Group finds support for taxing internet sales
A large majority of Americans support paying sales tax for online purchases at the point of sale, a new report says.
A national survey found 86 percent of respondents agree it would be "far easier" to pay sales tax for online purchases when the purchase is made rather than reporting and paying the tax themselves. But those surveyed were divided when it came to the effort by Congress to require all remote retailers to collect sales tax at the point of purchase, with 56 percent in favor of the pending legislation.
The state of South Dakota requires all residents to report and pay sales tax on any non-exempt purchase that did not include it at the time of the sale. The tax is paid through a form sent by the purchaser to the state Department of Revenue.
The survey was conducted between May 3 and 6 by the Opinion Research Corp. on behalf of the International Council of Shopping Centers. It polled 1,007 adults -- 503 men and 504 women -- nationwide via telephone interviews.
"The results of this study demonstrate that consumers are aware of our outdated sales tax system," said ICSC president and CEO Michael Kercheval in a news release.
The survey found 61 percent of those polled in states with a sales tax understand they are required to pay any uncollected sales taxes from online purchases.
A 1992 U.S. Supreme Court decision forbids states from directly collecting sales taxes from any business with no physical presence inside their borders.

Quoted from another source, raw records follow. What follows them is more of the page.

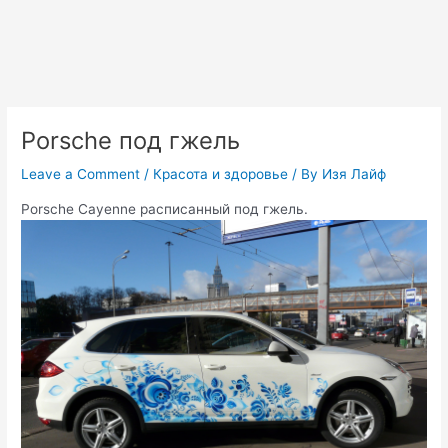
Porsche под гжель
Leave a Comment
/
Красота и здоровье
/ By
Изя Лайф
Porsche Cayenne расписанный под гжель.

"When they shop online, (consumers) do not want the hassle of having to save all receipts, calculate the appropriate tax due and file it directly with the state," said Betsy Laird, senior vice president of global public policy for ICSC, in a news release.
The ICSC is a New York-based trade association for the shopping center industry. It has more than 55,000 members in more than 90 countries.

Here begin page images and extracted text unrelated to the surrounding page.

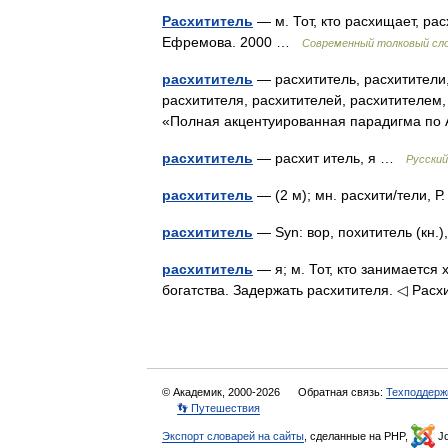
Расхититель
— м. Тот, кто расхищает, ра
Ефремова. 2000 …
Современный толковый сло
расхититель
— расхититель, расхитители,
расхитителя, расхитителей, расхитителем,
«Полная акцентуированная парадигма по 
расхититель
— расхит итель, я …
Русский
расхититель
— (2 м); мн. расхити/тели, 
расхититель
— Syn: вор, похититель (кн.
расхититель
— я; м. Тот, кто занимается
богатства. Задержать расхитителя. ◁ Рас
© Академик, 2000-2026
Обратная связь:
Техподдерж
👣 Путешествия
Экспорт словарей на сайты
, сделанные на PHP,
Jo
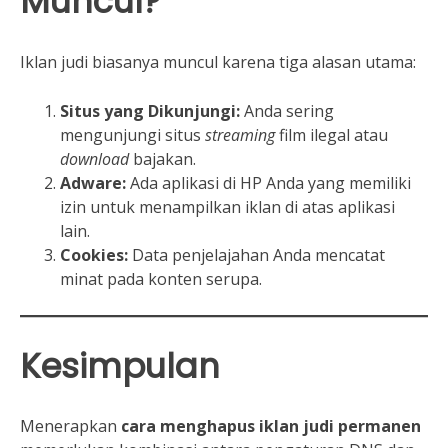
Muncul?
Iklan judi biasanya muncul karena tiga alasan utama:
Situs yang Dikunjungi:
Anda sering
mengunjungi situs
streaming
film ilegal atau
download
bajakan.
Adware:
Ada aplikasi di HP Anda yang memiliki
izin untuk menampilkan iklan di atas aplikasi
lain.
Cookies:
Data penjelajahan Anda mencatat
minat pada konten serupa.
Kesimpulan
Menerapkan
cara menghapus iklan judi permanen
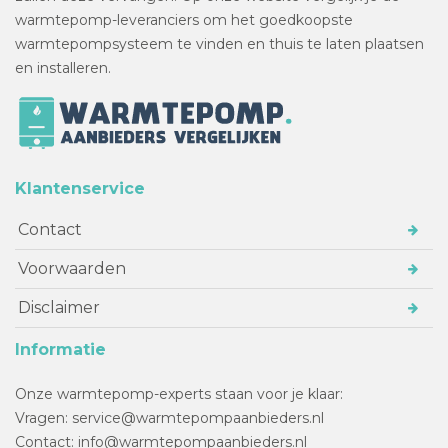
warmtepomp-leveranciers om het goedkoopste
warmtepompsysteem te vinden en thuis te laten plaatsen
en installeren.
Klantenservice
Contact
Voorwaarden
Disclaimer
Informatie
Onze warmtepomp-experts staan voor je klaar:
Vragen: service@warmtepompaanbieders.nl
Contact: info@warmtepompaanbieders.nl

Two state laws enacted in March 2011 attempt to address the issue. One requires any non-exempt retailer who sells "tangible personal property, services or products transferred electronically" from outside the state and is not already required to collect sales taxes in South Dakota to post a notice on its website or catalog explaining South Dakota's sales tax law. The law does not impose a penalty on retailers that fail to provide the notice. The other expands South Dakota's nexus -- the term applied to businesses considered to have a physical presence in a state and therefore required to collect and remit sales taxes -- to include companies affiliated with a state retailer, in a controlled group with a state retailer, or that have a contractual relationship with a state retailer.
Federal legislation introduced last summer would, if passed, give states the authority to collect state and local sales taxes from large Internet and mail-order retailers. The pieces of legislation, known as the Marketplace Fairness Act and Marketplace Equity Act, are strongly supported by the ICSC, according to the organization's report.

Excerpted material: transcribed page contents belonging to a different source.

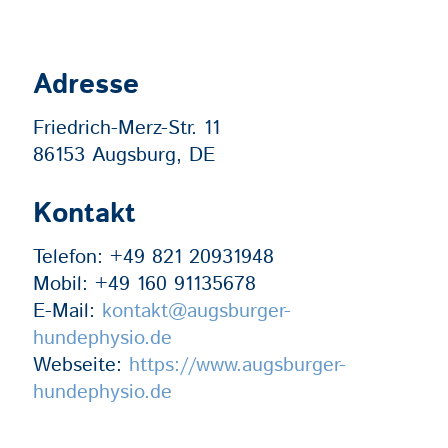
Adresse
Friedrich-Merz-Str. 11
86153 Augsburg, DE
Kontakt
Telefon:
+49 821 20931948
Mobil:
+49 160 91135678
E-Mail:
kontakt@augsburger-
hundephysio.de
Webseite:
https://www.augsburger-
hundephysio.de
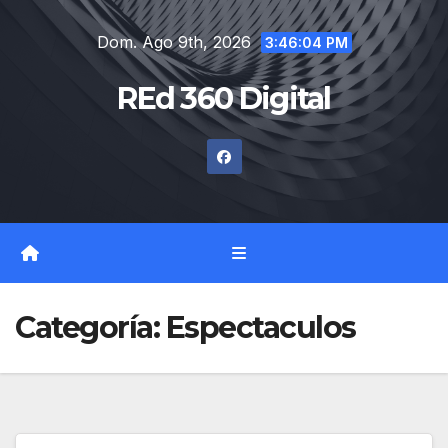
Saltar
Dom. Ago 9th, 2026
al
3:46:05 PM
contenido
REd 360 Digital
Categoría:
Espectaculos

The legislation would require states to adopt the Streamlined Sales and Use Tax Agreement, which requires states to abide by specific product definitions, follow uniform requirements for filing sales tax returns, run both state and local collection services from a single state office, and allow retailers to register through a multistate registration system. South Dakota is among the 24 states that have already implemented the SSUTA on their own.
South Dakota loses an estimated $48 million annually in unpaid online sales taxes, said Jane Page, assistant director of the Business Tax Division of the state Department of Revenue. The source of her estimate is a study performed at the University of Tennessee, she said.
"We've been waiting a long time for federal legislation," Page said. "States are looking at it as tax owed to the state already."
Although South Dakota does not track how much is received in online sales taxes submitted by residents using the form provided by the Department of Revenue, Page said the department receives several submissions each week, although often for small amounts.
Questions have been raised about the numbers presented in the University of Tennessee study. Bill McClellan, director of government affairs for the Electronic Retailing Association, argued although the numbers alarmed state governments when first released, they have since been revised to reflect changes in the remote retail market, and still don't wholly reflect the true situation.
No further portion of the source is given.